Transports. Biais de genre, conduite accompagnée... Les pistes de l'exécutif pour réduire les délais du permis
« Dans de nombreux territoires, en particulier ruraux, le permis n’est pas un confort : c’est une condition d’accès à l’emploi, aux études, à la formation, aux soins et à l’autonomie. Quand son coût, ses délais ou sa complexité deviennent des obstacles, c’est aussi l’égalité des chances qui recule », indique à votre journal Marie-Pierre Vedrenne, la ministre chargée de la Citoyenneté, déléguée auprès du Ministre de l’Intérieur. Or, actuellement, le délai médian en France pour repasser son permis B est de 76 jours. « Les départements les plus impactés sont la Seine-et-Marne, les Yvelines, le Val-d’Oise, les Hauts-de-Seine, l’Eure, l’Ille-et-Vilaine, la Mayenne, le Doubs, le Territoire de Belfort, la Saône-et-Loire, l’Ain, le Rhône, l’Isère, le Gard, le Lot-et-Garonne », indique l’entourage de la ministre.
Pour réduire ces délais du premier examen de France (avec 1,6 million d’épreuves pratiques pour la catégorie B en 2024), la ministre a commandé un rapport à l’Inspection générale de l’administration qui a rendu ses 27 recommandations en juin dernier. La ministre a retenu cinq priorités. Mais « il est hors de question d’affaiblir le niveau du permis de conduire pour réduire des délais », précise-t-elle.
Elle souhaite notamment poursuivre le renforcement des effectifs d’inspecteurs. En 2025, 108 inspecteurs ont été recrutés et 83 000 places d’examens supplémentaires pour le permis B ont été créées de septembre à décembre de la même année. En 2026, 80 postes ont été ouverts aux concours auxquels ont été ajoutés une vingtaine de postes supplémentaires. Deuxième objectif : dynamiser l’apprentissage anticipé de la conduite dès 15 ans, car elle est en perte de vitesse depuis l’ouverture du permis à 17 ans. Une campagne de communication sera lancée d’ici à la fin de l’année à cet effet.
Redescendre à un délai médian de 65 jours
Autre enjeu : instaurer un délai de 15 jours entre deux présentations à l’examen pour éviter que les candidats ne retentent leur chance sans avoir progressé. Pour responsabiliser davantage les auto-écoles afin qu’elles ne présentent leurs élèves à l’examen que quand ils sont réellement prêts, le gouvernement souhaite aussi que leur taux de réussite au permis soit pris en compte pour l’attribution des places à l’examen.
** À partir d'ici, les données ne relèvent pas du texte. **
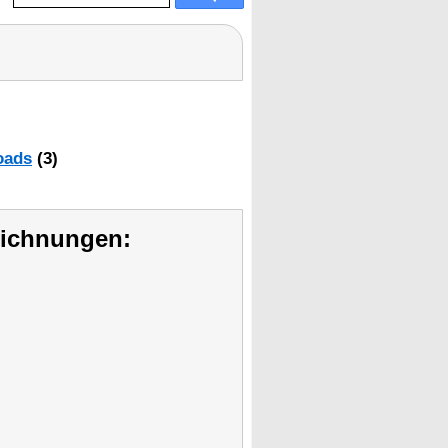
oads
(3)
eichnungen: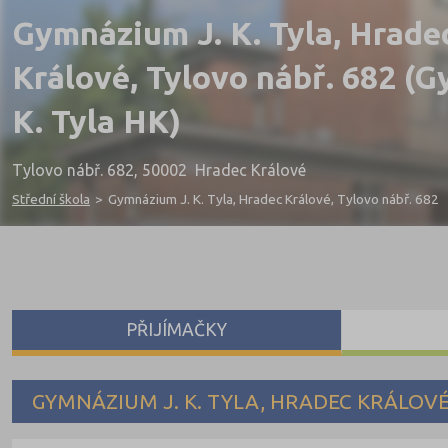
Gymnázium J. K. Tyla, Hrade
Králové, Tylovo nábř. 682 (G
K. Tyla HK)
Tylovo nábř. 682, 50002 Hradec Králové
Střední škola
>
Gymnázium J. K. Tyla, Hradec Králové, Tylovo nábř. 682
PŘIJÍMAČKY
GYMNÁZIUM J. K. TYLA, HRADEC KRÁLOVÉ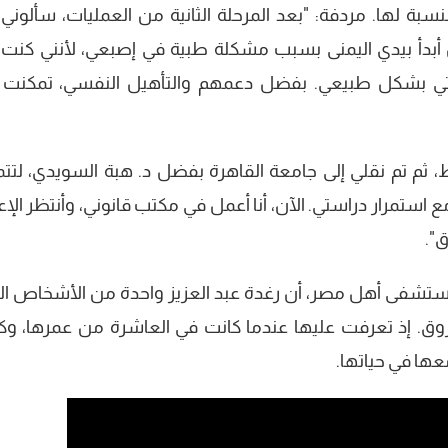
النسبة لها. مردفة: "بعد المرحلة الثانية من العمليات، سألوني
ن أبدأ بيدي اليمنى بسبب مشكلة طبية في إصبعي، لأنني كنت أ
راستي بشكل طبيعي. بفضل دعمهم والتأهيل النفسي، تمكنت
ثم تم نقلي إلى جامعة القاهرة بفضل د. هبة السويدي، لتت
تمرار دراستي. الآن، أنا أعمل في مكتب قانوني، وأنتظر الإع
ق".
شفى أهل مصر، أن رغدة عبد العزيز واحدة من الأشخاص ال
وق. إذ تعرفت عليها عندما كانت في العاشرة من عمرها، وك
ها في حياتها.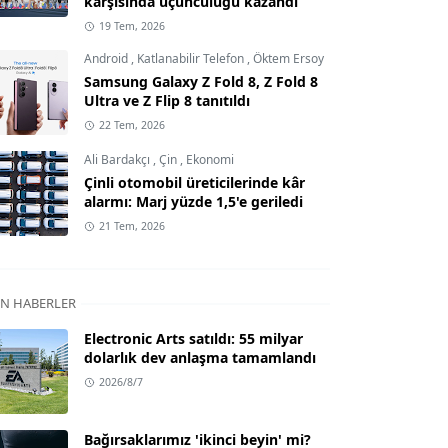
karşısında üçüncülüğü kazandı
19 Tem, 2026
Android
,
Katlanabilir Telefon
,
Öktem Ersoy
Samsung Galaxy Z Fold 8, Z Fold 8
Ultra ve Z Flip 8 tanıtıldı
22 Tem, 2026
Ali Bardakçı
,
Çin
,
Ekonomi
Çinli otomobil üreticilerinde kâr
alarmı: Marj yüzde 1,5'e geriledi
21 Tem, 2026
N HABERLER
Electronic Arts satıldı: 55 milyar
dolarlık dev anlaşma tamamlandı
2026/8/7
Bağırsaklarımız 'ikinci beyin' mi?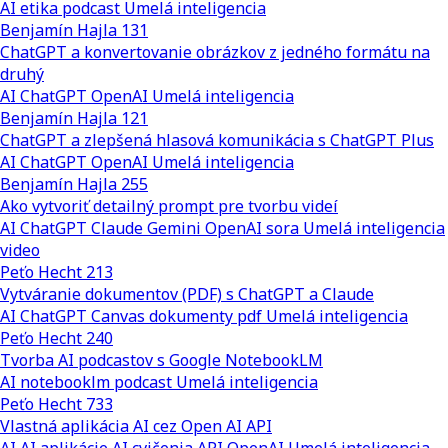
AI
etika
podcast
Umelá inteligencia
Benjamín Hajla
131
ChatGPT a konvertovanie obrázkov z jedného formátu na
druhý
AI
ChatGPT
OpenAI
Umelá inteligencia
Benjamín Hajla
121
ChatGPT a zlepšená hlasová komunikácia s ChatGPT Plus
AI
ChatGPT
OpenAI
Umelá inteligencia
Benjamín Hajla
255
Ako vytvoriť detailný prompt pre tvorbu videí
AI
ChatGPT
Claude
Gemini
OpenAI
sora
Umelá inteligencia
video
Peťo Hecht
213
Vytváranie dokumentov (PDF) s ChatGPT a Claude
AI
ChatGPT Canvas
dokumenty
pdf
Umelá inteligencia
Peťo Hecht
240
Tvorba AI podcastov s Google NotebookLM
AI
notebooklm
podcast
Umelá inteligencia
Peťo Hecht
733
Vlastná aplikácia AI cez Open AI API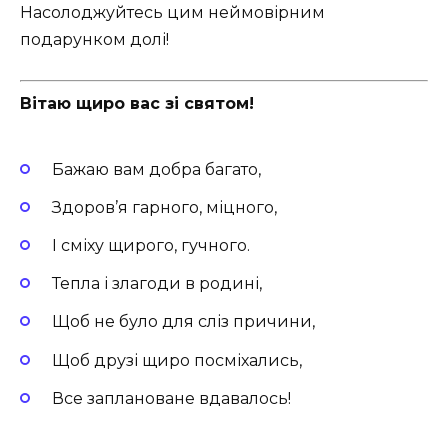
Насолоджуйтесь цим неймовірним
подарунком долі!
Вітаю щиро вас зі святом!
Бажаю вам добра багато,
Здоров’я гарного, міцного,
І сміху щирого, гучного.
Тепла і злагоди в родині,
Щоб не було для сліз причини,
Щоб друзі щиро посміхались,
Все заплановане вдавалось!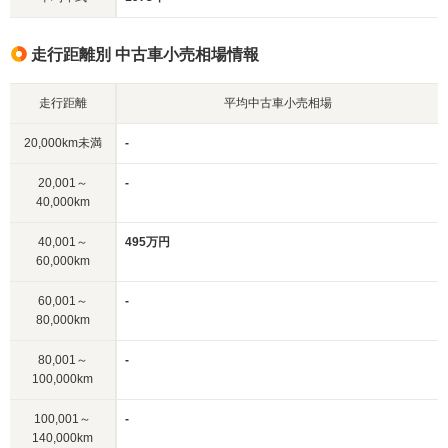
走行距離別 中古車小売相場情報
走行距離
平均中古車小売相場
20,000km未満
-
20,001～
-
40,000km
40,001～
495万円
60,000km
60,001～
-
80,000km
80,001～
-
100,000km
100,001～
-
140,000km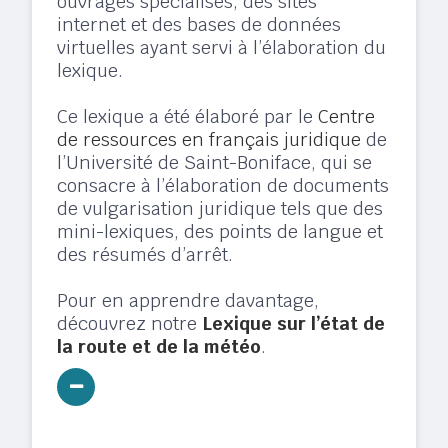
ouvrages spécialisés, des sites
internet et des bases de données
virtuelles ayant servi à l’élaboration du
lexique.
Ce lexique a été élaboré par le
Centre
de ressources en français juridique
de
l’Université de Saint-Boniface, qui se
consacre à l’élaboration de documents
de vulgarisation juridique tels que des
mini-lexiques, des points de langue et
des résumés d’arrêt.
Pour en apprendre davantage,
découvrez notre
Lexique sur l’état de
la route et de la météo
.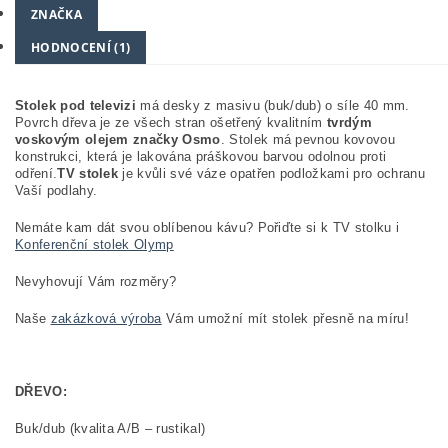
ZNAČKA
HODNOCENÍ (1)
Stolek pod televizi
má desky z masivu (buk/dub) o síle 40 mm.
Povrch dřeva je ze všech stran ošetřený kvalitním
tvrdým
voskovým olejem značky Osmo
. Stolek má pevnou kovovou
konstrukci, která je lakována práškovou barvou odolnou proti
odření.
TV stolek
je kvůli své váze opatřen podložkami pro ochranu
Vaší podlahy.
Nemáte kam dát svou oblíbenou kávu? Pořiďte si k TV stolku i
Konferenční stolek Olymp
Nevyhovují Vám rozměry?
Naše
zakázková výroba
Vám umožní mít stolek přesně na míru!
DŘEVO:
Buk/dub (kvalita A/B – rustikal)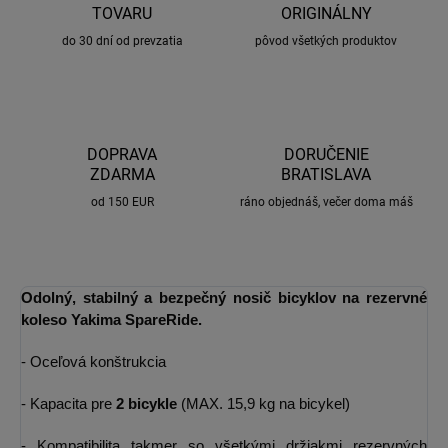
TOVARU
ORIGINÁLNY
do 30 dní od prevzatia
pôvod všetkých produktov
DOPRAVA
DORUČENIE
ZDARMA
BRATISLAVA
od 150 EUR
ráno objednáš, večer doma máš
Odolný, stabilný a bezpečný nosič bicyklov na rezervné
koleso Yakima SpareRide.
- Oceľová konštrukcia
- Kapacita pre
2 bicykle
(MAX. 15,9 kg na bicykel)
- Kompatibilita takmer so všetkými držiakmi rezervných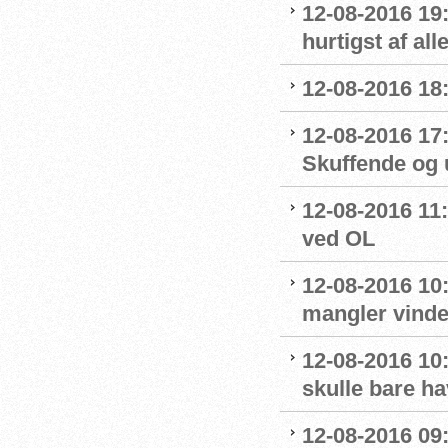
12-08-2016 19
hurtigst af all
12-08-2016 18
12-08-2016 17
Skuffende og u
12-08-2016 11:
ved OL
12-08-2016 10
mangler vinde
12-08-2016 10:
skulle bare ha
12-08-2016 09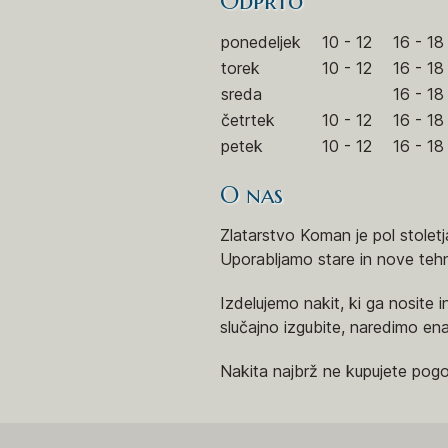
Odprto
ponedeljek
10 - 12
16 - 18
torek
10 - 12
16 - 18
sreda
16 - 18
četrtek
10 - 12
16 - 18
petek
10 - 12
16 - 18
O nas
Zlatarstvo Koman je pol stoletj
Uporabljamo stare in nove tehn
Izdelujemo nakit, ki ga nosite 
slučajno izgubite, naredimo en
Nakita najbrž ne kupujete pog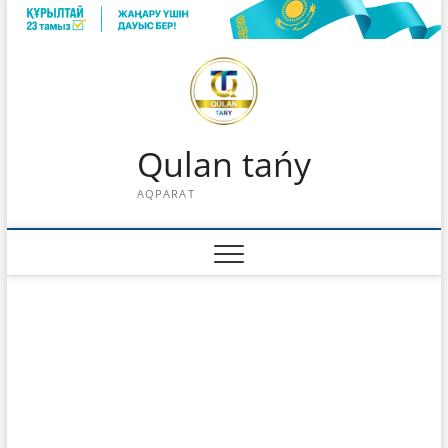
Skip
to
content
Qulan tańy
AQPARAT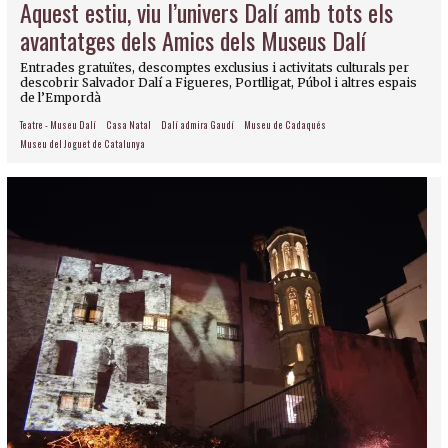
Aquest estiu, viu l’univers Dalí amb tots els
avantatges dels Amics dels Museus Dalí
Entrades gratuïtes, descomptes exclusius i activitats culturals per
descobrir Salvador Dalí a Figueres, Portlligat, Púbol i altres espais
de l’Empordà
Teatre - Museu Dalí
Casa Natal
Dalí admira Gaudí
Museu de Cadaqués
Museu del Joguet de Catalunya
Pas question cependant de rendre l’examen payant à compter du troisième passage, ce qui pénaliserait trop les candidats malheureux.
Enfin, Marie-Pierre Vedrenne voudrait lutter contre les biais de genre qui conduisent certains inspecteurs à être plus sévères avec les femmes lors de l’examen. « L’idée est de les sensibiliser par le biais d’une formation », explique l’entourage de la ministre. Un ensemble de mesures qui permettront peut-être de ramener le délai médian de représentation à l’examen en cas d’échec de 76 à 65 jours, comme l’ambitionne Marie-Pierre Vedrenne.